=== Data supplied ===
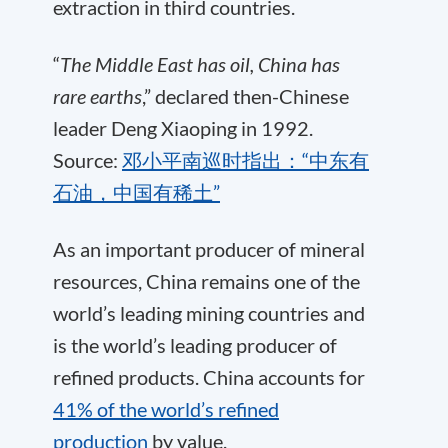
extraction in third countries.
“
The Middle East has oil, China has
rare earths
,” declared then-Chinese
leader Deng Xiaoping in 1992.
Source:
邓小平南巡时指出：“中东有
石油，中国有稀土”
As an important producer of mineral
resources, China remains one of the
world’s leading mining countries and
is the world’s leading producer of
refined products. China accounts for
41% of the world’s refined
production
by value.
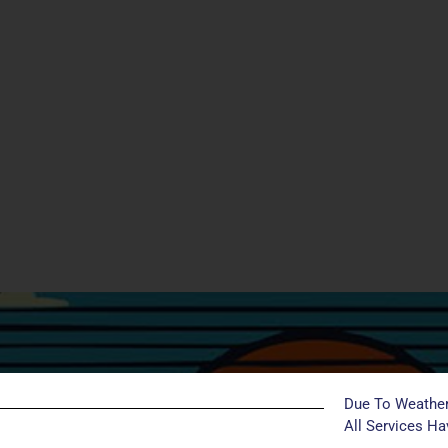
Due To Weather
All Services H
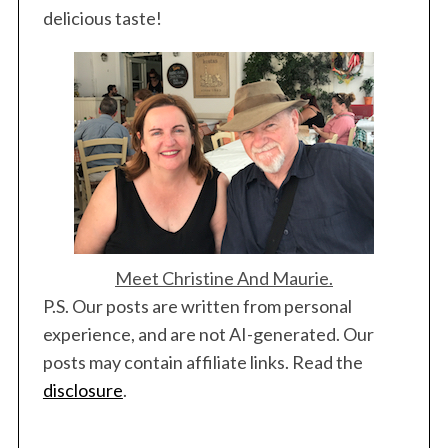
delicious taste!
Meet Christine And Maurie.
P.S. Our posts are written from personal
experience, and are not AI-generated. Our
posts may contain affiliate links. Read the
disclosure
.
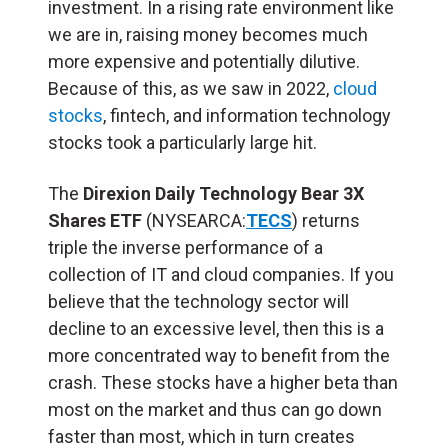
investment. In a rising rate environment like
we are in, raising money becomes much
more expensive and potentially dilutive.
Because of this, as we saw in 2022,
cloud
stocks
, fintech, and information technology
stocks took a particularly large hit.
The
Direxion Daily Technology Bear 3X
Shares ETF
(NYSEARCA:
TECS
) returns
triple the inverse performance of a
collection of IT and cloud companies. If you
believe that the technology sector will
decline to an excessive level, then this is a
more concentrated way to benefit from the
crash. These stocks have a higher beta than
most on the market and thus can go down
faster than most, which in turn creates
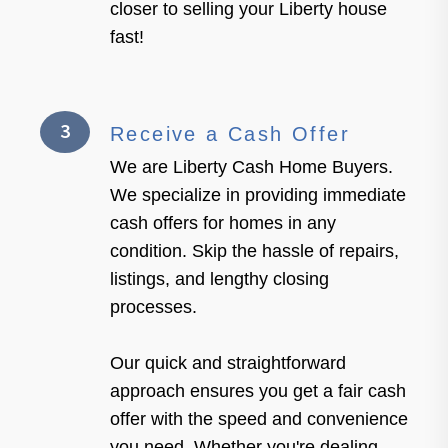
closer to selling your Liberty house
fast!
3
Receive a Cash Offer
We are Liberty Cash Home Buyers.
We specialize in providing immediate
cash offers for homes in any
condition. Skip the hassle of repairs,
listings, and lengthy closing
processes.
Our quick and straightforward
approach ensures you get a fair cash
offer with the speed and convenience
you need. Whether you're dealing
===
=== Data supplied ===
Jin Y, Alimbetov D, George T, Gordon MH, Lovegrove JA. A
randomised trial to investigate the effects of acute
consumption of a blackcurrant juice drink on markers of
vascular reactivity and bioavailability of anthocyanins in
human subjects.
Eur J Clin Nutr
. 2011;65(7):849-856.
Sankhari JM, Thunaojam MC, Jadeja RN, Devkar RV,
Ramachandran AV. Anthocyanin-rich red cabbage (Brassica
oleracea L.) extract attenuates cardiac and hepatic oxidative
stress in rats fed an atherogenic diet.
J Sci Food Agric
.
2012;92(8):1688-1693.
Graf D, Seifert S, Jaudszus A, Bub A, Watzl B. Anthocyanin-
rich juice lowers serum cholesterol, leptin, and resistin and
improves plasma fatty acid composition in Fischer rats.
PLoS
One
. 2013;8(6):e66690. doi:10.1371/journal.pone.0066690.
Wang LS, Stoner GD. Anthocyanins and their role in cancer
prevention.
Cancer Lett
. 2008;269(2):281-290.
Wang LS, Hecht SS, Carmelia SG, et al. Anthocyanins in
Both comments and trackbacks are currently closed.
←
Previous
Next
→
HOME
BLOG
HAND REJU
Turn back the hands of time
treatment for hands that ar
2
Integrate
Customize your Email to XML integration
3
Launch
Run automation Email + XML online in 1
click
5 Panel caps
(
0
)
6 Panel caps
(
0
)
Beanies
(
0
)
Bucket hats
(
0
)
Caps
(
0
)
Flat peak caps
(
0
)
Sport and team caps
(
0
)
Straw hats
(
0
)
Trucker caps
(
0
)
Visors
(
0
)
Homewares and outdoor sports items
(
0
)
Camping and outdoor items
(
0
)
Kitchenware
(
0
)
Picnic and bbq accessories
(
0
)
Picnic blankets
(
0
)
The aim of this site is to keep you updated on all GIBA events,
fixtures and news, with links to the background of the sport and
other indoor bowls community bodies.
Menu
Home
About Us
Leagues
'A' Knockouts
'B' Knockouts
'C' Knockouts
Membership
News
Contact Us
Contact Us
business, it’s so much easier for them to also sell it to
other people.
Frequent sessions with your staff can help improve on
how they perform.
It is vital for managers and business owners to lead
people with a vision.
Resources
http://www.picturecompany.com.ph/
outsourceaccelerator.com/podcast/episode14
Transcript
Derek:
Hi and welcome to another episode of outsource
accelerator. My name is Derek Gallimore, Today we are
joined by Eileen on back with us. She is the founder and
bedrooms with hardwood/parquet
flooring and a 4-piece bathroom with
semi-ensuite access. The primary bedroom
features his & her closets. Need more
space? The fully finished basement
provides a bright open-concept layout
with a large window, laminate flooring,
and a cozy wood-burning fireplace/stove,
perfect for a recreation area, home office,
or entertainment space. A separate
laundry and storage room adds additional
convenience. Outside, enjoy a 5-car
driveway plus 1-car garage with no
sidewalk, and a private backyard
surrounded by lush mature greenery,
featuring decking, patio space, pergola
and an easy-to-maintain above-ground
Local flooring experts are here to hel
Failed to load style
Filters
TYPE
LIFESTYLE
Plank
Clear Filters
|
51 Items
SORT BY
===
=== Data supplied ===
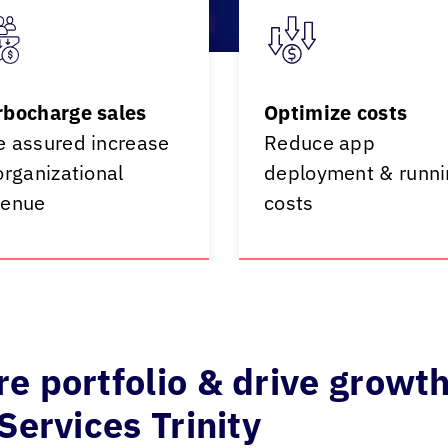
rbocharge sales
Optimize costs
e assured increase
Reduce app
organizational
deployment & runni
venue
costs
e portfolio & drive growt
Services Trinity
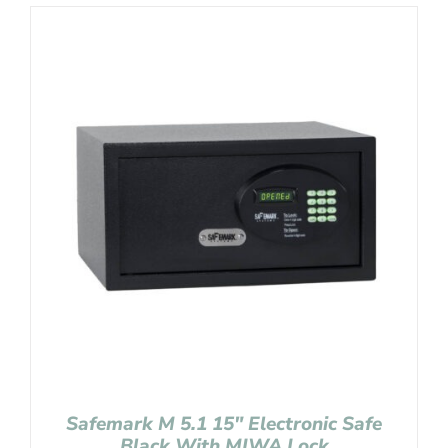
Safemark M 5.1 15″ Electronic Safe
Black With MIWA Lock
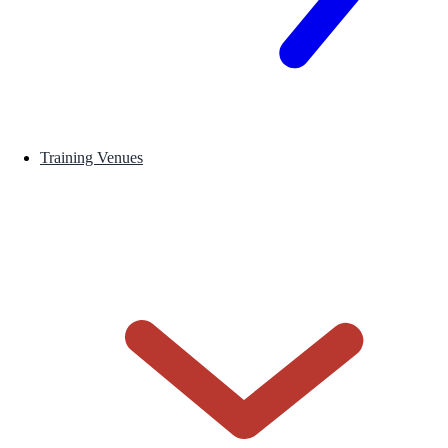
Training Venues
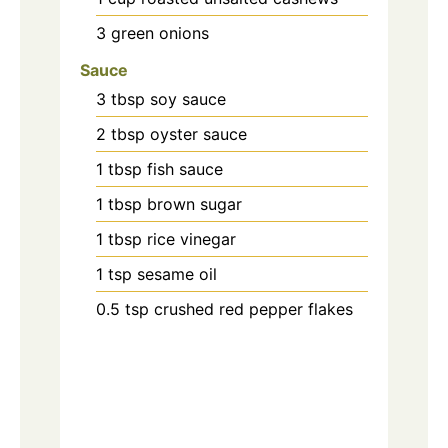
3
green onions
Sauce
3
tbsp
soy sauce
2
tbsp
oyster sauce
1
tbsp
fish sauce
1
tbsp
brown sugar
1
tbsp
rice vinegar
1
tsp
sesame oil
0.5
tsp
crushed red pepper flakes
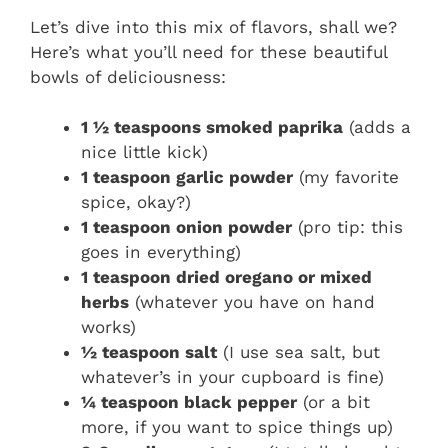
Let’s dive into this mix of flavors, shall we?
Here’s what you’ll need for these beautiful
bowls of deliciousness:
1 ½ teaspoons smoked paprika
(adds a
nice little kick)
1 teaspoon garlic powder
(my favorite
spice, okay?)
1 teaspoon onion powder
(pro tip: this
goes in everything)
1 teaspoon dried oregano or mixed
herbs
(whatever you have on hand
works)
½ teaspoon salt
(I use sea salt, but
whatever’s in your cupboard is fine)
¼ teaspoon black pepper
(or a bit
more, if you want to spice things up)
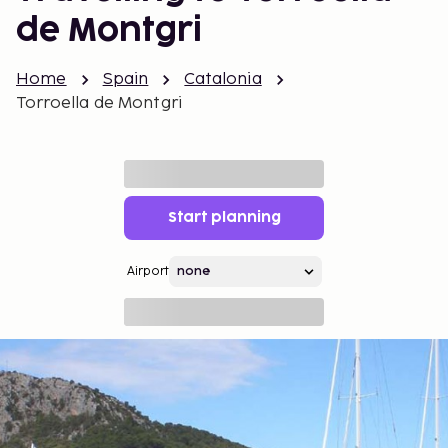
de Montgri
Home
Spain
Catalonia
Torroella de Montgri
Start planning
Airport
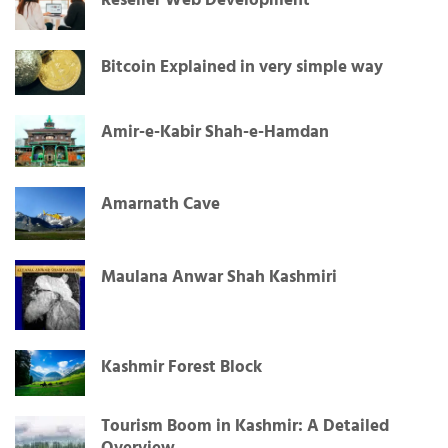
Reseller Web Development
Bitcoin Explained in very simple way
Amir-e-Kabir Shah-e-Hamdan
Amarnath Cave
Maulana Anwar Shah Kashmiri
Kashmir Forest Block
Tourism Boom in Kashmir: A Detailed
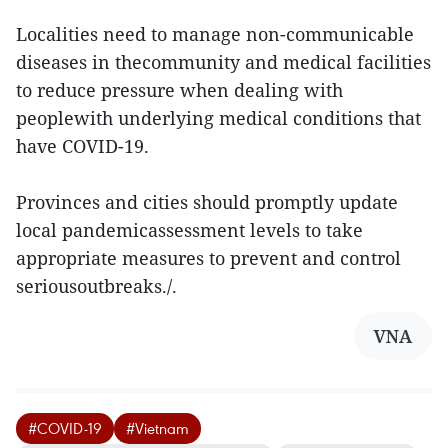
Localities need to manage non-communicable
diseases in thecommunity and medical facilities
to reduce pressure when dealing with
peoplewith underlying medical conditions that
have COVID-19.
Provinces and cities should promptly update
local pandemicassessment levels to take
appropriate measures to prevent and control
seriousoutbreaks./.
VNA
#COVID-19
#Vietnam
===
**Task statement:**
The number alone, please: how many lines in the data contain the string "your"?

**Answer space:**
4